EXERCISE INSTRUCTIONS
Please retype the records below exactly, leaving out any pictures.

INFORMATION SUPPLIED
- - - - -

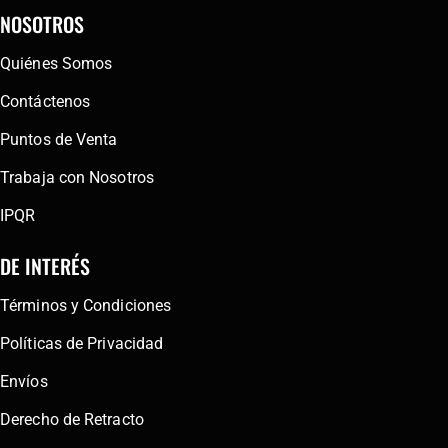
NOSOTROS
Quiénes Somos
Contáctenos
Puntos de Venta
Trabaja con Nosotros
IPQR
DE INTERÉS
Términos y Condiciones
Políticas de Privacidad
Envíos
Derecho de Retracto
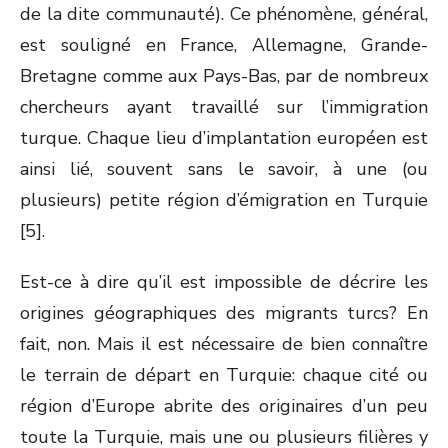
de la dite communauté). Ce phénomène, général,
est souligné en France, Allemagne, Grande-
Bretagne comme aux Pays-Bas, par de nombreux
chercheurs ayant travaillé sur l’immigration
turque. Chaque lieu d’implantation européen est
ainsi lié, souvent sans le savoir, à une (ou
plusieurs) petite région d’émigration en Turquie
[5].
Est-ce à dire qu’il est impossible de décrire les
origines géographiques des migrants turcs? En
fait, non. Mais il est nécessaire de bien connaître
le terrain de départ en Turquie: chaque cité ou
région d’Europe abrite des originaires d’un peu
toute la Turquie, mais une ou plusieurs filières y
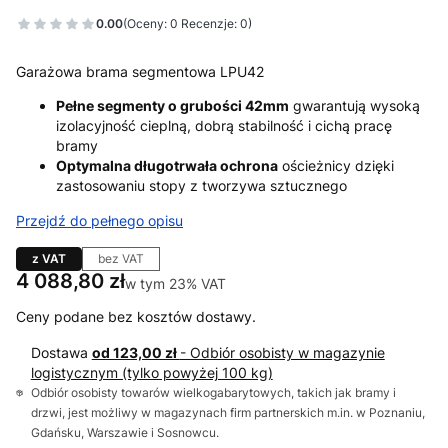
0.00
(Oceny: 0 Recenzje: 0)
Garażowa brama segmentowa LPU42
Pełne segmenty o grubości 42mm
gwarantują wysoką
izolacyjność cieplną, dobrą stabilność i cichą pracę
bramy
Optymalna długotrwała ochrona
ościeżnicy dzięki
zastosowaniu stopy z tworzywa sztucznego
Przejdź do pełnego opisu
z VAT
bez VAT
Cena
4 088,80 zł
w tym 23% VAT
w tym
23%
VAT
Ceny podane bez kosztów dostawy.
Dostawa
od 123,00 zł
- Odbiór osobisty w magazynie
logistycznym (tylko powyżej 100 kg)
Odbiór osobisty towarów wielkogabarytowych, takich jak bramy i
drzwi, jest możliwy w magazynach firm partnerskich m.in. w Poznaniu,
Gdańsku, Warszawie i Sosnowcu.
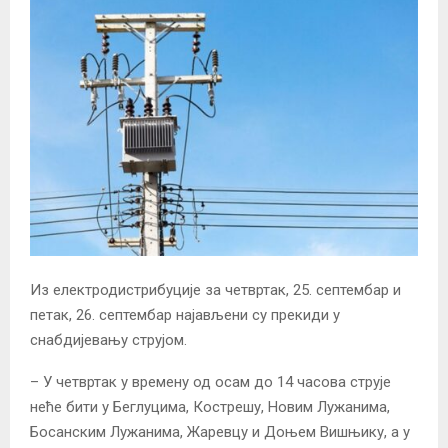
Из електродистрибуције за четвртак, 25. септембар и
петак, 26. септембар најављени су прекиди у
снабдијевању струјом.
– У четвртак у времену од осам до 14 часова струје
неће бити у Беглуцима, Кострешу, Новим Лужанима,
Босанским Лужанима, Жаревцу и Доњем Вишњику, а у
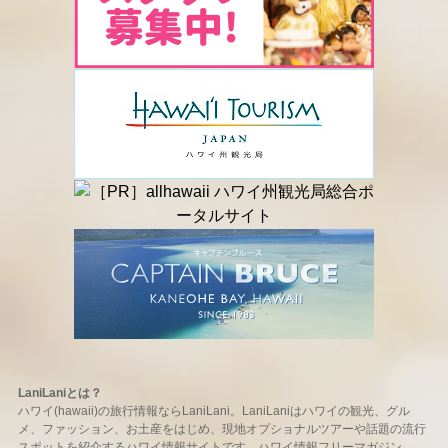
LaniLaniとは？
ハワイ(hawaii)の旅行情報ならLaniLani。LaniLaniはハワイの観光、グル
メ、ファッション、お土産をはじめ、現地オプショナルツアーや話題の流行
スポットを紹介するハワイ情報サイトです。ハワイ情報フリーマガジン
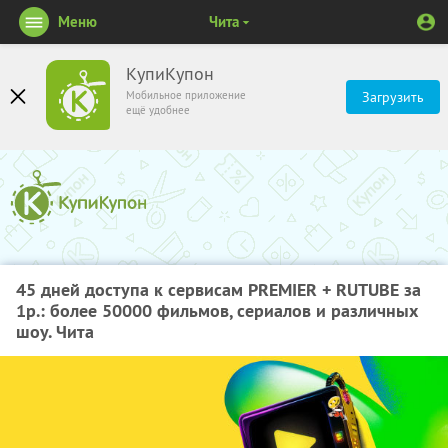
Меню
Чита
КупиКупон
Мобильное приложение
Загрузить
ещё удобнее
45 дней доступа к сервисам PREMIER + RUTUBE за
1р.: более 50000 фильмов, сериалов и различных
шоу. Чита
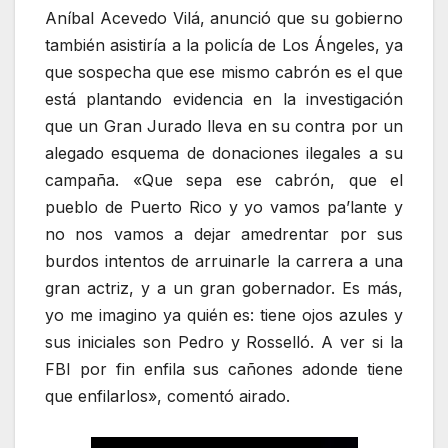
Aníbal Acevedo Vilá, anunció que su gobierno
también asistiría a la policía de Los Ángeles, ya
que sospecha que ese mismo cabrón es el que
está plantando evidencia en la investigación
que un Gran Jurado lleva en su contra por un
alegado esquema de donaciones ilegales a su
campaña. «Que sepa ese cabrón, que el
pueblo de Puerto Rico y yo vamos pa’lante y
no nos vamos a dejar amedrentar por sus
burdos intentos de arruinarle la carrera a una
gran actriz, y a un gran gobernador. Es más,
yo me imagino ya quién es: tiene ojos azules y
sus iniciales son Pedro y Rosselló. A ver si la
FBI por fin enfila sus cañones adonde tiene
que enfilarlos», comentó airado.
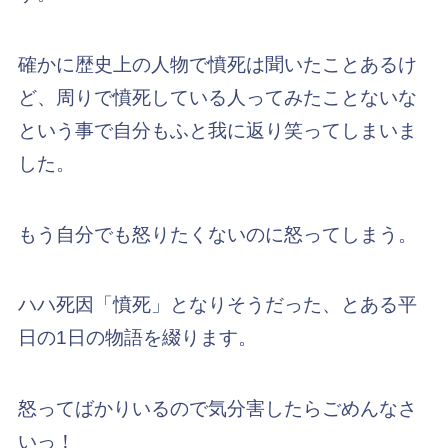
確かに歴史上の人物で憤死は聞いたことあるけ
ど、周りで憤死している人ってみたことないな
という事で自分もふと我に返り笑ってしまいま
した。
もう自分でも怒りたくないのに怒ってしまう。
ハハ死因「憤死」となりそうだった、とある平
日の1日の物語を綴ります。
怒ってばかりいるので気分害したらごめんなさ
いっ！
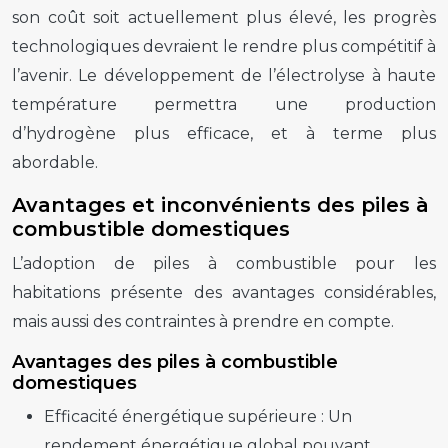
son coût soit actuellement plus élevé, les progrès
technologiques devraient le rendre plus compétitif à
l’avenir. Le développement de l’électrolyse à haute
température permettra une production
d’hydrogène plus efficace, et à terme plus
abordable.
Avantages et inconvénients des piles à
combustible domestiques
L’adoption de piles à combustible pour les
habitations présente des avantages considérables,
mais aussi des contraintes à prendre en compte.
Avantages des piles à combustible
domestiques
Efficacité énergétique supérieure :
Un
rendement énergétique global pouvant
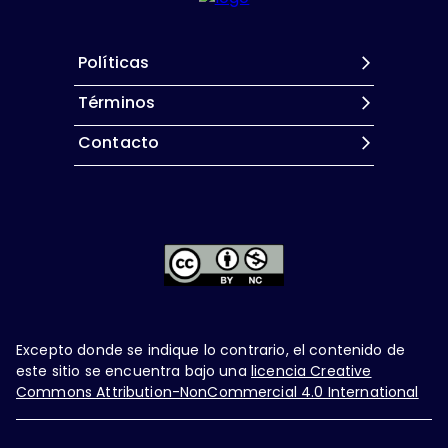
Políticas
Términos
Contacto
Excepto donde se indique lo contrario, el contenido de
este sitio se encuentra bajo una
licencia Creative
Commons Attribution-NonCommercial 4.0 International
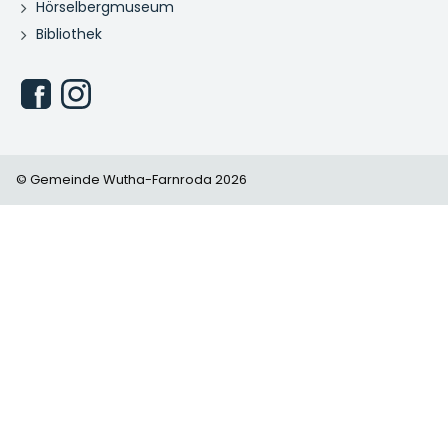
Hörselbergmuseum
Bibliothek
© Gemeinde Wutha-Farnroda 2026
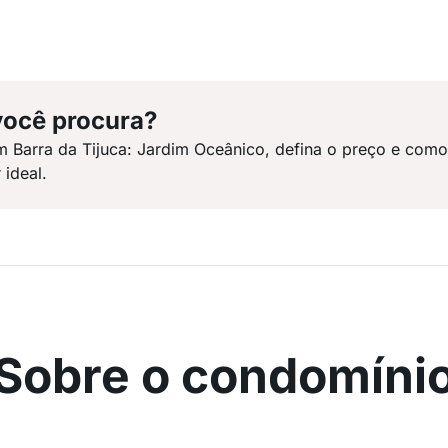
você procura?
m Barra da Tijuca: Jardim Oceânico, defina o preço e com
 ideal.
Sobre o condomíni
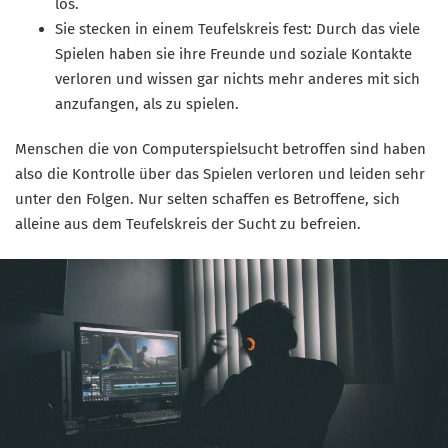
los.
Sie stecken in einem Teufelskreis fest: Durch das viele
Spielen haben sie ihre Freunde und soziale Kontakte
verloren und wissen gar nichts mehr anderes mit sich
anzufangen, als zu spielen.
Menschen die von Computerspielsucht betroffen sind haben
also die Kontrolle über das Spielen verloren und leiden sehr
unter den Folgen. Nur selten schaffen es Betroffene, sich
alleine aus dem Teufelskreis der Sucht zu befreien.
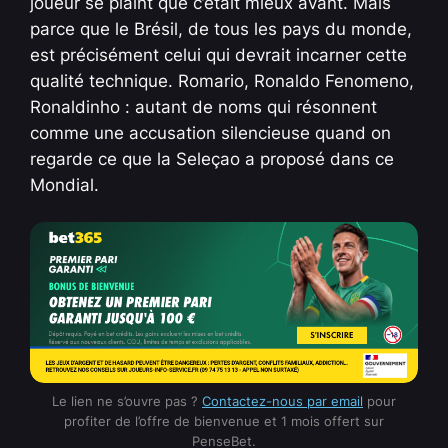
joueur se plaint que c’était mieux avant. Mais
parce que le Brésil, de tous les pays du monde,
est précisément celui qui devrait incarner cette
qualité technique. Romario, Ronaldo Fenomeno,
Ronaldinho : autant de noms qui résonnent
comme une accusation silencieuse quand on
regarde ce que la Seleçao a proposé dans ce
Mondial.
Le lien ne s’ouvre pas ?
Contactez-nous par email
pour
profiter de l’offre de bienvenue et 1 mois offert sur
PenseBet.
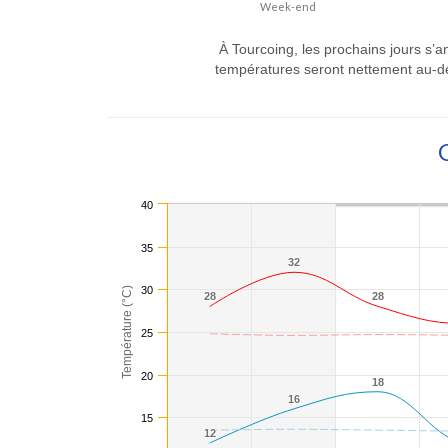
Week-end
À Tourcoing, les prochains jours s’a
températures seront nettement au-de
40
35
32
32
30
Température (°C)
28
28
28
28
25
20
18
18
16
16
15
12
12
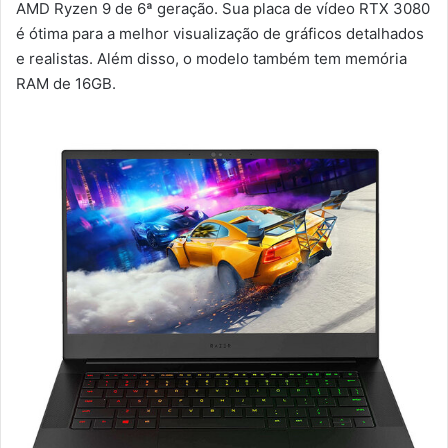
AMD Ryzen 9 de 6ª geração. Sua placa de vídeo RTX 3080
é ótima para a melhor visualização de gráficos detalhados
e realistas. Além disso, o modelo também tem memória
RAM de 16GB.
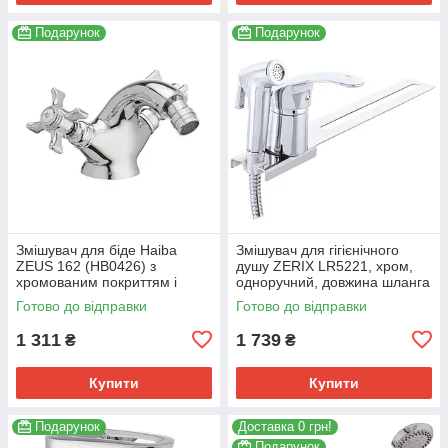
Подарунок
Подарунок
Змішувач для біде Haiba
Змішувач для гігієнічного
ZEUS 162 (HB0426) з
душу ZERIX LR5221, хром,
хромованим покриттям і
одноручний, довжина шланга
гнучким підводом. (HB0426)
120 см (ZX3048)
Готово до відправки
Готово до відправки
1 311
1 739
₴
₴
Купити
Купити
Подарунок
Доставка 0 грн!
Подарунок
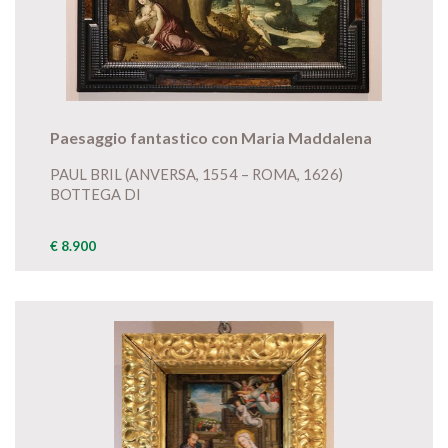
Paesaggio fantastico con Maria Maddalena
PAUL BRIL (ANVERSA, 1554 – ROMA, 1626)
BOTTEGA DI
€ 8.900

- - - - -

TASK RESULT
NOSOTROS
Quiénes Somos
Contáctenos
Puntos de Venta
Trabaja con Nosotros
IPQR
DE INTERÉS
Términos y Condiciones
Políticas de Privacidad
Envíos
Derecho de Retracto
de la dite communauté). Ce phénomène, général,
est souligné en France, Allemagne, Grande-
Bretagne comme aux Pays-Bas, par de nombreux
chercheurs ayant travaillé sur l’immigration
turque. Chaque lieu d’implantation européen est
ainsi lié, souvent sans le savoir, à une (ou
plusieurs) petite région d’émigration en Turquie
[5].
Est-ce à dire qu’il est impossible de décrire les
origines géographiques des migrants turcs? En
fait, non. Mais il est nécessaire de bien connaître
le terrain de départ en Turquie: chaque cité ou
région d’Europe abrite des originaires d’un peu
toute la Turquie, mais une ou plusieurs filières y
0.00
(Oceny: 0 Recenzje: 0)
Garażowa brama segmentowa LPU42
Pełne segmenty o grubości 42mm
gwarantują wysoką
izolacyjność cieplną, dobrą stabilność i cichą pracę
bramy
Optymalna długotrwała ochrona
ościeżnicy dzięki
zastosowaniu stopy z tworzywa sztucznego
Przejdź do pełnego opisu
z VAT
bez VAT
Cena
4 088,80 zł
w tym 23% VAT
w tym
23%
VAT
Ceny podane bez kosztów dostawy.
Dostawa
od 123,00 zł
- Odbiór osobisty w magazynie
logistycznym (tylko powyżej 100 kg)
Odbiór osobisty towarów wielkogabarytowych, takich jak bramy i
drzwi, jest możliwy w magazynach firm partnerskich m.in. w Poznaniu,
Gdańsku, Warszawie i Sosnowcu.
Из електродистрибуције за четвртак, 25. септембар и
петак, 26. септембар најављени су прекиди у
снабдијевању струјом.
– У четвртак у времену од осам до 14 часова струје
неће бити у Беглуцима, Кострешу, Новим Лужанима,
Босанским Лужанима, Жаревцу и Доњем Вишњику, а у
LaniLaniとは？
ハワイ(hawaii)の旅行情報ならLaniLani。LaniLaniはハワイの観光、グル
メ、ファッション、お土産をはじめ、現地オプショナルツアーや話題の流行
スポットを紹介するハワイ情報サイトです。ハワイ情報フリーマガジン
Меню
Чита
КупиКупон
Мобильное приложение
Загрузить
ещё удобнее
45 дней доступа к сервисам PREMIER + RUTUBE за
1р.: более 50000 фильмов, сериалов и различных
шоу. Чита
Aníbal Acevedo Vilá, anunció que su gobierno
también asistiría a la policía de Los Ángeles, ya
que sospecha que ese mismo cabrón es el que
está plantando evidencia en la investigación
que un Gran Jurado lleva en su contra por un
alegado esquema de donaciones ilegales a su
campaña. «Que sepa ese cabrón, que el
pueblo de Puerto Rico y yo vamos pa’lante y
no nos vamos a dejar amedrentar por sus
burdos intentos de arruinarle la carrera a una
gran actriz, y a un gran gobernador. Es más,
yo me imagino ya quién es: tiene ojos azules y
sus iniciales son Pedro y Rosselló. A ver si la
FBI por fin enfila sus cañones adonde tiene
que enfilarlos», comentó airado.
確かに歴史上の人物で憤死は聞いたことあるけ
ど、周りで憤死している人ってみたことないな
という事で自分もふと我に返り笑ってしまいま
した。
もう自分でも怒りたくないのに怒ってしまう。
ハハ死因「憤死」となりそうだった、とある平
日の1日の物語を綴ります。
怒ってばかりいるので気分害したらごめんなさ
いっ！
son coût soit actuellement plus élevé, les progrès
technologiques devraient le rendre plus compétitif à
l’avenir. Le développement de l’électrolyse à haute
température permettra une production
d’hydrogène plus efficace, et à terme plus
abordable.
Avantages et inconvénients des piles à
combustible domestiques
L’adoption de piles à combustible pour les
habitations présente des avantages considérables,
mais aussi des contraintes à prendre en compte.
Avantages des piles à combustible
domestiques
Efficacité énergétique supérieure :
Un
rendement énergétique global pouvant
Políticas
Términos
Contacto
Excepto donde se indique lo contrario, el contenido de
este sitio se encuentra bajo una
licencia Creative
Commons Attribution-NonCommercial 4.0 International
Hörselbergmuseum
Bibliothek
© Gemeinde Wutha-Farnroda 2026
você procura?
m Barra da Tijuca: Jardim Oceânico, defina o preço e com
 ideal.
Sobre o condomíni
los.
Sie stecken in einem Teufelskreis fest: Durch das viele
Spielen haben sie ihre Freunde und soziale Kontakte
verloren und wissen gar nichts mehr anderes mit sich
anzufangen, als zu spielen.
Menschen die von Computerspielsucht betroffen sind haben
also die Kontrolle über das Spielen verloren und leiden sehr
unter den Folgen. Nur selten schaffen es Betroffene, sich
alleine aus dem Teufelskreis der Sucht zu befreien.
joueur se plaint que c’était mieux avant. Mais
parce que le Brésil, de tous les pays du monde,
est précisément celui qui devrait incarner cette
qualité technique. Romario, Ronaldo Fenomeno,
Ronaldinho : autant de noms qui résonnent
comme une accusation silencieuse quand on
regarde ce que la Seleçao a proposé dans ce
Mondial.
Le lien ne s’ouvre pas ?
Contactez-nous par email
pour
profiter de l’offre de bienvenue et 1 mois offert sur
PenseBet.
Week-end
À Tourcoing, les prochains jours s’a
températures seront nettement au-de
40
35
32
32
30
Température (°C)
28
28
28
28
25
20
18
18
16
16
15
12
12
AMD Ryzen 9 de 6ª geração. Sua placa de vídeo RTX 3080
é ótima para a melhor visualização de gráficos detalhados
e realistas. Além disso, o modelo também tem memória
RAM de 16GB.
Подарунок
Подарунок
Змішувач для біде Haiba
Змішувач для гігієнічного
ZEUS 162 (HB0426) з
душу ZERIX LR5221, хром,
хромованим покриттям і
одноручний, довжина шланга
гнучким підводом. (HB0426)
120 см (ZX3048)
Готово до відправки
Готово до відправки
1 311
1 739
₴
₴
Купити
Купити
Подарунок
Доставка 0 грн!
Подарунок
Paesaggio fantastico con Maria Maddalena
PAUL BRIL (ANVERSA, 1554 – ROMA, 1626)
BOTTEGA DI
€ 8.900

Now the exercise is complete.